Is it me, or are the people who oppose Gay marriage among the dumbest people on the face of the planet? The one arguement I hear that doesn't stem from bible-humping losers is that Marriage is a sacred institution. Sacred institution? Are you fucking kidding me?
Sacred institution, my black ass! Marriage is a goddamn GAME SHOW!
Married by America!? Who Wants to Marry a Multi-Millionaire!? Who Wants to Marry My Dad!? The Bachelor!? The Bachelorette!? Temptation Island!? My Big Fat Obnoxious Fiancee!? Wife Swap!? Outback Jack!?
Marriage isnt an institution! Its a ratings spike! In addition to that, the average marriage today (with straight people, of course) lasts only five years. FIVE YEARS! Thats not long enough to raise a child to the age where he can learn how to ride a bike. That's pathetic.
...and so of course seeing how straight people treat their "sacred institution", its only logical for them to want to keep homosexuals out of it because allowing homosexuals to marry might give marriage a bad name. OH PLEASE!! I guess they feel they have to protect the sanctity of all those drive-thru marriage chapels in Las Vegas.
ZMG: "God? Why are your followers so mindless?"
God: "I don't know, George."
ZMG: "My name's not George, God."
God: "I'm sorry, George." 

A couple days ago, I saw this perfect example of anti-gay idiocy. This religious nutsack was sitting on stage telling the world how he had been gay for several years. He had seen his friends die and buried because of AIDS and then found religion.. and turned away from the "evils" of homosexuality.
SIDE NOTE: I really want to know why it is that these religious whackjobs always find God right when they are at the bottom of the barrel? Its never the people who are already doing well, or the moderate joe. Its always some shlep at the end of his rope. Isn't it strange how this ideology just latches onto people at their weakest emotional and mental state and just throws them in for a double rinse in the brainwashing cycle?
Anyway, back to the straight plan for the gay man. This toad was sitting here talking about how this wonderful woman sitting by his side had been praying for him for two years and then they were married. MARRIED. The same guy. This guy who was taking a size 10 mansteak in his backdoor for more than a decade was allowed to get married. He was allowed to get married because he wasn't gay anymore. How utterly pathetic is this? This white-washed dildo who couldn't handle the stress of watching less responsible members of his sexual orientation die of AIDS, so he decides to change his identity in order to not deal with the situation.
This, my friends, is no different than that one guy in M*A*S*H who psychologically turned himself into Jesus because he couldn't stand the horrors of the war. This man couldn't stand watchign his gay friends die of AIDS in the 80's so he turned himself into a straight Christian Warrior to protect and remove himself from the AIDS epidemic. He doesn't need a wife and kids, he needs a padded cell.
But I digress, this same individual is allowed to be married when he loved a woman, but when he was in love with another man, he wasn't. That makes no sense to me.
"Kill a man, but don't kiss him." -Robert Preston; Victor/Victoria (1982)

1 comment:

Tamzilla said...

Your black ass? Is there something I don't know? [laughs]

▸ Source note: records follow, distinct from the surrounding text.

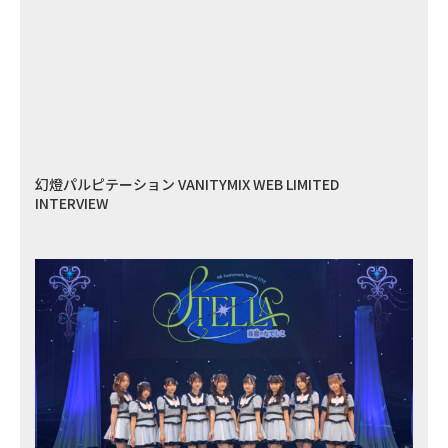
幻燈パルピテーション VANITYMIX WEB LIMITED
INTERVIEW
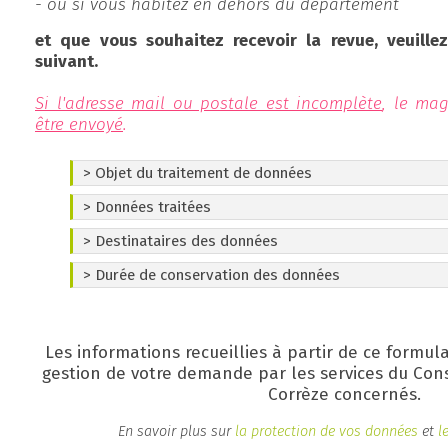
- ou si vous habitez en dehors du département
et que vous souhaitez recevoir la revue, veuille
suivant.
Si l'adresse mail ou postale est incomplète
, le ma
être envoyé
.
> Objet du traitement de données
> Données traitées
Finalités
> Destinataires des données
Le traitement des demandes effectuées par les utilisat
Catégories de données traitées
"recevoir Corrèze magazine" du site www.correze.fr per
> Durée de conservation des données
Catégorie(s) de destinataire(s)
L'identité, les coordonnées postales et électroniq
L'instruction et la gestion des demandes (réception
La demande
13 mois (à la date de réception de la demande).
La direction de la communication
L'élaboration de statistiques anonymes
Les informations recueillies à partir de ce formula
Caractère obligatoire du recueil des données
gestion de votre demande par les services du Con
A défaut de fourniture de l’ensemble des données me
Corrèze concernés.
obligatoires dans ce formulaire, la demande ne pourra p
En savoir plus sur
la protection de vos données
et
l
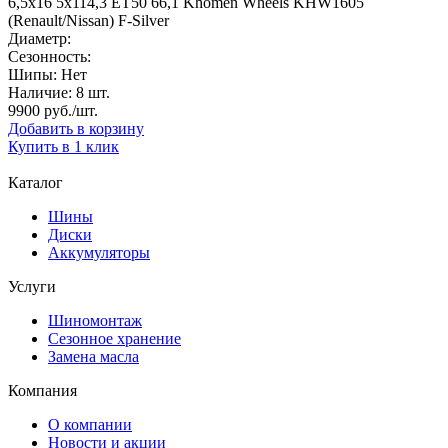
6,5х16 5х114,3 ЕТ50 66,1 Khomen Wheels KHW1605
(Renault/Nissan) F-Silver
Диаметр:
Сезонность:
Шипы:
Нет
Наличие:
8 шт.
9900
руб./шт.
Добавить в корзину
Купить в 1 клик
Каталог
Шины
Диски
Аккумуляторы
Услуги
Шиномонтаж
Сезонное хранение
Замена масла
Компания
О компании
Новости и акции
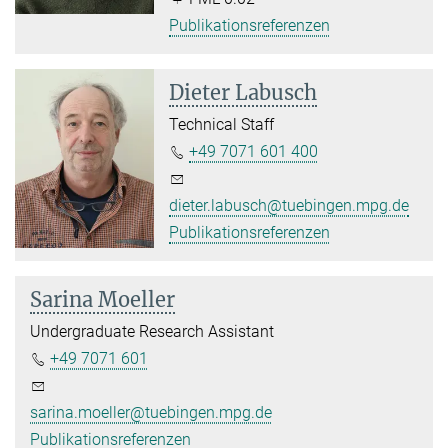
Publikationsreferenzen
Dieter Labusch
Technical Staff
+49 7071 601 400
dieter.labusch@tuebingen.mpg.de
Publikationsreferenzen
Sarina Moeller
Undergraduate Research Assistant
+49 7071 601
sarina.moeller@tuebingen.mpg.de
Publikationsreferenzen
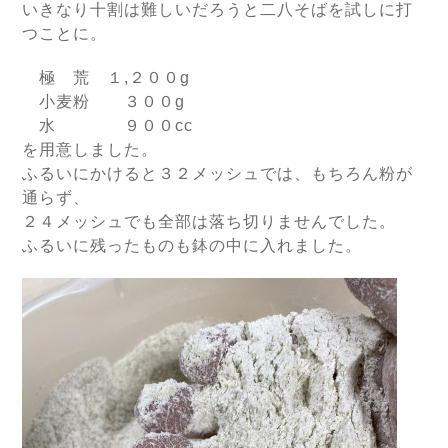
いきなり十割は難しいだろうと二八そばを試しに打
つことに。
極 荒 １,２００g
小麦粉 ３００g
水 ９００cc
を用意しました。
ふるいにかけると３２メッシュでは、もちろん粉が
通らず、
２４メッシュでも全部は落ち切りませんでした。
ふるいに残ったものも鉢の中に入れました。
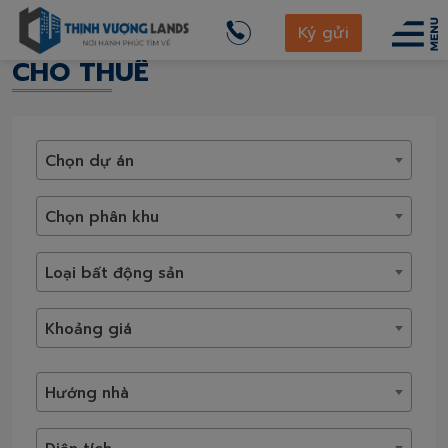
thinhvuonglands.com
Cho thuê
Ký gửi
CHO THUÊ
Chọn dự án
Chọn phân khu
Loại bất động sản
Khoảng giá
Hướng nhà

So what if two hoohoodillies come together at night, or two chachas? Whooptyfreakindo. If memory serves, the first couple in SF to get married was a lesbian couple who had been together for around 50 years. 50 YEARS!!!! My STRAIGHT parents didn't even make it to 24 years! (My dad made it to 30 if you count ALL of his marriages, but that's another subject for another time...).

I completely agree with your comments that "marriage is a goddamn GAME SHOW!" (Golly there's a lot of shouting in my post.) Famous people don't help, of course. J.Lo? What the fuck is that monstrosity? And Britney Spears? She just got married in January for a whopping 55 hours, and she's about to do it again! "Oops...I did it again" indeed.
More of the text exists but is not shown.